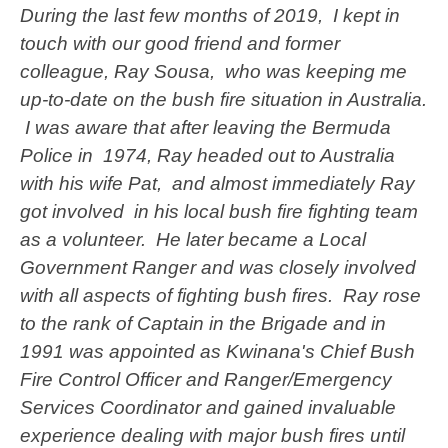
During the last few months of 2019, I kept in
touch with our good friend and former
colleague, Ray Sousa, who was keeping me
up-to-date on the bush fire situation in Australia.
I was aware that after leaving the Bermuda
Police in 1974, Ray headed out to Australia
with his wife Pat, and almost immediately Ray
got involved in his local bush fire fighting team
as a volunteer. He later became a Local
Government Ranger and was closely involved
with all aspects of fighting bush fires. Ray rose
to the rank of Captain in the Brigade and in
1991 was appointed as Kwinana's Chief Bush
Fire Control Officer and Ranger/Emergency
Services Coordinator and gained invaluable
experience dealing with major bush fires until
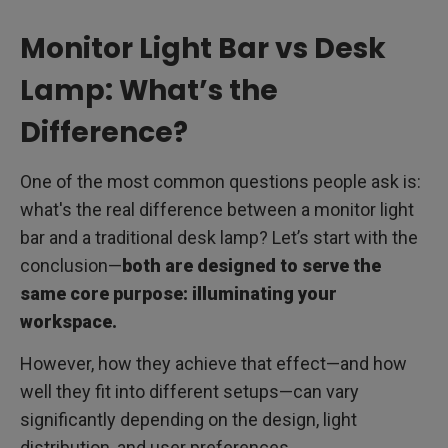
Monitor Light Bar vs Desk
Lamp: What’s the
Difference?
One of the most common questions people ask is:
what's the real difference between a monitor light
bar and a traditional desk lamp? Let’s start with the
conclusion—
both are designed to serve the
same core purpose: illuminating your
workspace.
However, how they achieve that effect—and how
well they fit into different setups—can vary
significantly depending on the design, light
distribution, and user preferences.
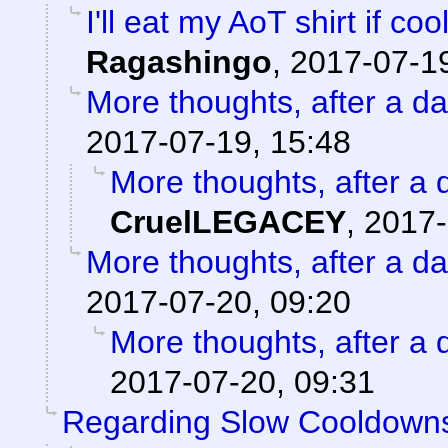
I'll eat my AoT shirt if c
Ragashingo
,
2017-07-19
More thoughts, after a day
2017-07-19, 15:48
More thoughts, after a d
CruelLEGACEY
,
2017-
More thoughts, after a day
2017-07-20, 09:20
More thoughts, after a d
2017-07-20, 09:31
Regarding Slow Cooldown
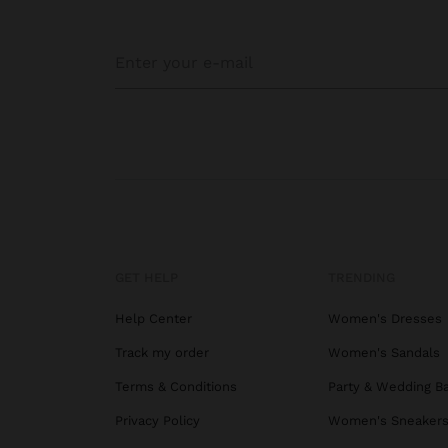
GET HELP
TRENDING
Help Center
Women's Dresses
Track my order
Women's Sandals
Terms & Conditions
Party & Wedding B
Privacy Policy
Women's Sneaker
*****
▶ What you are asked to do
A word-for-word copy of all the records above is required, with the pictures left out.

▶ Expected answer
During the last few months of 2019, I kept in
touch with our good friend and former
colleague, Ray Sousa, who was keeping me
up-to-date on the bush fire situation in Australia.
I was aware that after leaving the Bermuda
Police in 1974, Ray headed out to Australia
with his wife Pat, and almost immediately Ray
got involved in his local bush fire fighting team
as a volunteer. He later became a Local
Government Ranger and was closely involved
with all aspects of fighting bush fires. Ray rose
to the rank of Captain in the Brigade and in
1991 was appointed as Kwinana's Chief Bush
Fire Control Officer and Ranger/Emergency
Services Coordinator and gained invaluable
experience dealing with major bush fires until
Monitor Light Bar vs Desk
Lamp: What’s the
Difference?
One of the most common questions people ask is:
what's the real difference between a monitor light
bar and a traditional desk lamp? Let’s start with the
conclusion—
both are designed to serve the
same core purpose: illuminating your
workspace.
However, how they achieve that effect—and how
well they fit into different setups—can vary
significantly depending on the design, light
distribution, and user preferences.
I'll eat my AoT shirt if c
Ragashingo
,
2017-07-19
More thoughts, after a day
2017-07-19, 15:48
More thoughts, after a d
CruelLEGACEY
,
2017-
More thoughts, after a day
2017-07-20, 09:20
More thoughts, after a d
2017-07-20, 09:31
Regarding Slow Cooldown
GET HELP
TRENDING
Help Center
Women's Dresses
Track my order
Women's Sandals
Terms & Conditions
Party & Wedding B
Privacy Policy
Women's Sneaker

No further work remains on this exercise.